● **TASK GOAL**
Which lines of the data below contain "Hambi"? Please show them all.

● **INPUT DATA**
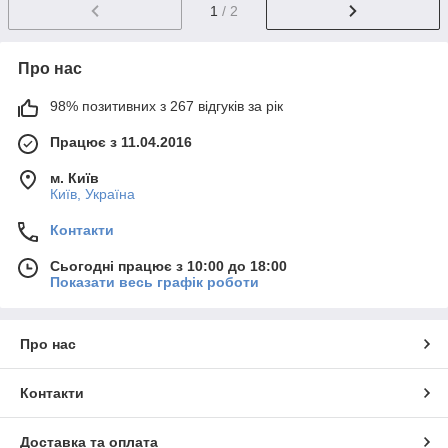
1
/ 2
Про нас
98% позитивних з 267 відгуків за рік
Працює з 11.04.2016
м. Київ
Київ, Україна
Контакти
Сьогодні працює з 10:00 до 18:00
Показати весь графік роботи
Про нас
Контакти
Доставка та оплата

...

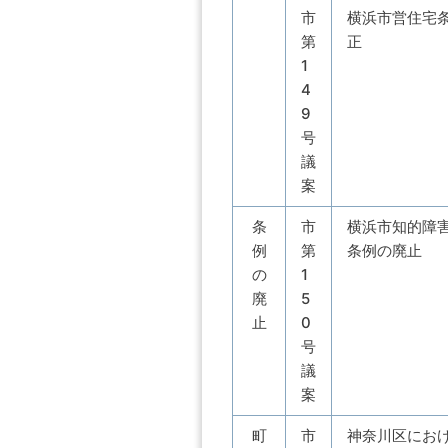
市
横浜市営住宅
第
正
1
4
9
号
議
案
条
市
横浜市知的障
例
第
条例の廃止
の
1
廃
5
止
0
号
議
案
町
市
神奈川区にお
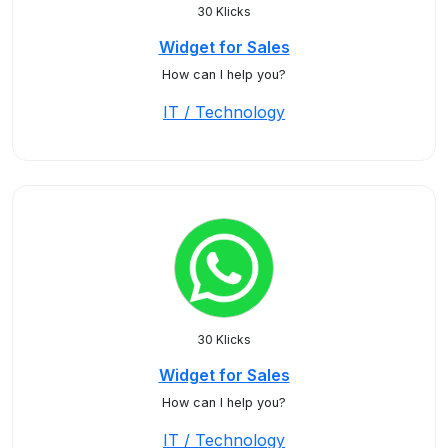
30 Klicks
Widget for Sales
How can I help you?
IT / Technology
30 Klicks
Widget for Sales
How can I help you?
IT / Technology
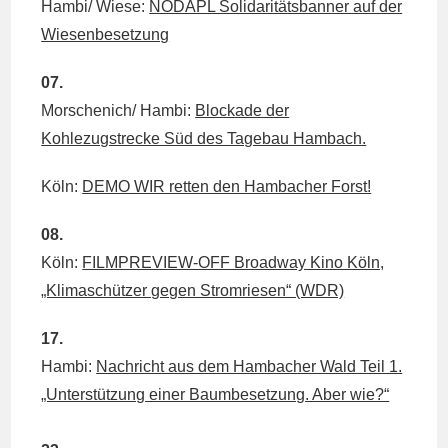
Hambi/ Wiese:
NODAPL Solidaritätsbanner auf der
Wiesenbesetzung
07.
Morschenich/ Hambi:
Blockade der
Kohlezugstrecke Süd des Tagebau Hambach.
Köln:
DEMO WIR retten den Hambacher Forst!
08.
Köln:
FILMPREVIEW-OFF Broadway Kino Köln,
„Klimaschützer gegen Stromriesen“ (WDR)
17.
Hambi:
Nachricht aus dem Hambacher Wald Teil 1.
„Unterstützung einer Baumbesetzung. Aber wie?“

● **FINISHED EXERCISE**
Hambi/ Wiese:
Morschenich/ Hambi:
Hambi:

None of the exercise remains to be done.